A paper, titled “Industrial Robots and Spatial Allocation of Labor”, co-authored by SOE PhD Candidate Jing Zhang, Prof. Yuanyuan Chen and Prof. Yahong Zhou, has been published in the Economic Research Journal in January, 2022. This paper mainly studies the effects of the application of industrial robots on the spatial allocation of labor in China.  


Abstract

The report of the 19th CPC National Congress states that China's economy has changed from the stage of rapid growth to the stage of high-quality development, and from extensive high-speed growth that mainly depends on increasing factor input, to intensive growth that mainly depends on technological progress and quality of workers. According to the International Federation of Robotics (IFR) data, China had become the largest country with industrial robots in the world by 2016. The advancements in robots raise concerns about mass unemployment.

When the local labor market encounters an external demand shock, the spatial reallocation of labor can be an important channel to re-achieve the labor market equilibrium. We use the 2005-2015 census data and IFR 2006-2015 data on industrial robots operating volume in various industries, to examine the impact of industrial robots on labor spatial allocation. We construct a Bartik variable to measure regional industrial robot application from the variation of robot application growth in different industries and the variation of industrial employment share in prefecture-level cities at the initial stage. To explore the causal effect of industrial robot use on labor mobility, we use the industry-level spread of robots in technology frontier countries as an instrument for the adoption of robots in industries in China.

We find that, first, the employment of industrial robots significantly reduces the prefecture-level labor migration inflow, and the implication of industrial robots significantly reduce the share of migrants in total local population by 1.75 percentage points from 2005 to 2015. Second, the negative impact of industrial robots on migration inflow is pronounced among low-skilled workers, and the impact on the inflow of high-skilled workers is insignificant. Thirdly, we also explore the underlying mechanisms and find that the effect of robot application on labor migration depends on scale effects and individual migration costs. In the context of the accelerated reform of the hukou system, the dual effects of the widespread use of industrial robots and the reform of hukou system have significantly increased the migration inflow of high-skilled workers, but have no effect on inflow of low-skilled workers. Last, we further examine the impact of robot application on local labor market and find that robot application does not have significant impact on total employment rate. Labor market adapts to the demand shock from industrial robot applications mainly through industrial and spatial reallocation of labor.

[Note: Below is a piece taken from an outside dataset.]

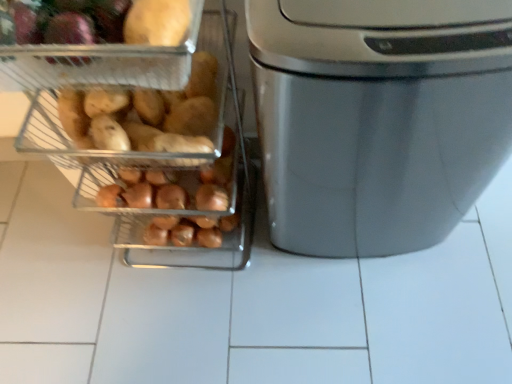 Describe the element at coordinates (378, 118) in the screenshot. I see `satin silver trash can at right` at that location.

This screenshot has height=384, width=512. Identify the location of metallic silver trash can at right. (157, 156).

This paper makes four main contributions to the literature. First, while most of the existing studies on the impact of industrial robots focus on the internal equilibrium of the local labor market, we systematically study the impact of industrial robots on both the internal equilibrium of the local labor market, and the spatial allocation of labor. Second, this paper focuses on the specific demand shock of industrial robots, and provides a new perspective for the determinants of labor spatial allocation in China. Thirdly, we investigate the skill-biased feature of technological change by studying the heterogeneous impacts of industrial robots on different skill levels of labor. Finally, this paper deeply explores the underlining mechanism of industrial robot application on labor mobility. We suggest that China should further increase the pace of the household registration system reform, improve the cross-regional coordination of public services and dredge the channels of labor mobility, in order to better adapt to the rapid development of science and technology.

Jing Zhang is a PhD candidate in Quantitative Economics supervised by Prof. Yahong Zhou and Prof. Yuanyuan Chen. His research focuses on labor economics and development economics.